When developing a web site, using a reset.css stylesheet is one of the best ways to achieve cross-browser consistency. As Eric Meyer explains, “The goal of a reset stylesheet is to reduce browser inconsistencies in things like default line heights, margins and font sizes of headings, and so on.” If you’re not familiar with reset stylesheets, you can read all about them here and here.
Reset stylesheets have become increasingly common in the last few years as they’ve found their way into frameworks like Blueprint and popular WordPress themes. Yet some designers still don’t understand the purpose of reset.css, or know that using one means several common HTML elements will need to be restyled. Too often, the use of reset.css results in strange behavior from infrequently-used HTML elements, like bulleted lists.
Below are 5 things you absolutely need to do whenever you use a reset.css stylesheet. Most projects will probably require that you do more than this, but make this your starting point for avoiding future HTML wackness.
1. Style headers and paragraphs
A reset stylesheet normalizes h1-h6 and removes the padding from p tags. Create some basic styling for each of these, even if you don’t think you’ll use them.
h1 {font-size: 28px;}
h2 {font-size: 24px;}
h3 {font-size: 18px;}
h4 {font-size: 14px;}
h5 {font-size: 12px;}
h6 {font-size: 10px;}
p {font-size: 12px; padding-bottom: 18px;}
2. Style ordered and unordered lists for body copy
Reset stylesheets include list-style: none for both ul and ol list-items. This is great for creating semantic menus without pesky bullets floating around, but you’ll need to add support for bullets and numbers in your content area.

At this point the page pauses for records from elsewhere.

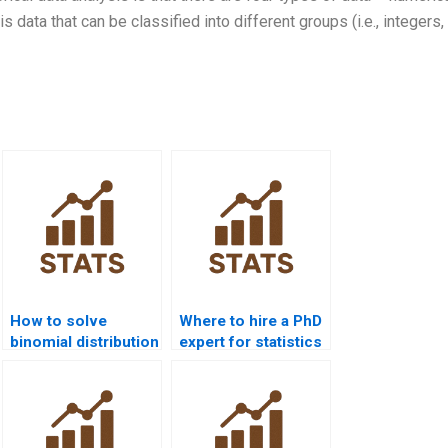
s data that can be classified into different groups (i.e., integers,
How to solve
Where to hire a PhD
binomial distribution
expert for statistics
problems?
help?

.post ol li {list-style-type: decimal; padding-bottom: 0.85em;}
.post ul li {list-style-type: disc; padding-bottom: 0.85em;}
(Should you hang your bullets in the margin? Yes. Or no. Personally, I don’t think it works on the web, but whichever you choose, make it intentional.)
3. Style strong and em
Reset stylesheets return both strong and em to font-style: normal Bring styling for these tags back with
em {font-style: italic;}
strong {font-weight: bold;}
4. Style blockquote
I know it’s old-skool, but blockquote isn’t going anywhere; Tumblr and WordPress themes both need it, and it will be included in HTML5. (Learn more about blockquote and how to use it correctly – it’s not just for indenting!) Give your blockquote the CSS love it deserves with indentation and maybe a little background color.
blockquote {margin: 0px 36px; background-color: #f5f5f5;}
5. Style :focus
If you’re using Eric’s reset.css that includes :focus {outline: 0;}, pay attention to his comments and remember to style the :focus on your form fields. Your users still need a visual affordance that they’re interacting with your form fields.

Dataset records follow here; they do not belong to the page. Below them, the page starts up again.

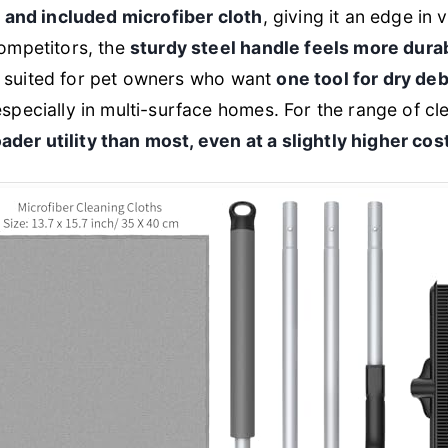
y and included microfiber cloth
, giving it an edge in ve
ompetitors, the
sturdy steel handle feels more dura
est suited for pet owners who want
one tool for dry de
pecially in multi-surface homes. For the range of cle
ader utility than most, even at a slightly higher co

Wren, you left out one CRUCIAL addition: Do NOT leave line-height at 1, as in reset. Good typesetting uses a default of 1.15, at minimum. A line-height of 1 makes for nearly unreadable text, especially in wide measures. All too often, people seem to blindly use reset.css and produce hard-to-read sites. I really wish Meyer had chosen a SENSIBLE default line-height, because 1 is not it.
September 22, 2011
I couldn’t agree more with the Chris Raymond. In fact, the first thing I do before any of these things is create a rule for my body and apply my default font size, font family, line height and color. And yes, line-height should be significantly greater than 1. In fact, for a full column of text my line height is usually about 1.5, e.g. 12/18 or 14/21.
November 18, 2011
Don’t forget to add focus styles for links too. People navigating a site via the keyboard need that to see links they are focused on too.
Also, remember that the aim of Eric Meyer’s original reset css was exactly as it says in the title: to reset _everything_. The idea was that developers would then restyle _everything_ to suit them and the genuinely terrible defaults that it gives you ensure that you think about it. Sadly, especially with :focus styles, people didn’t think about it (which is why the :focus reset is not in the latest version of the reset).
One final thing, I like to remove selectors that I am unlikely to use in my markup (, and tend to go pretty quickly). That way I can slim down my reset.css and still get all the effects.
November 18, 2011
Oops, lost some HTML in that comment. I meant to say that <kbd>, <var> and <tt> get kicked out of my reset pretty quickly.
November 18, 2011
Regarding the line-height issue. The reset should be used as an initial stylesheet and then additional stylesheets should be used to over-ride those values, to your tastes. Wren, perhaps you could go into more detail on this as it relates to you. Your typography looks pretty good on this site.
The comments could use a little extra line height, but otherwise, nice.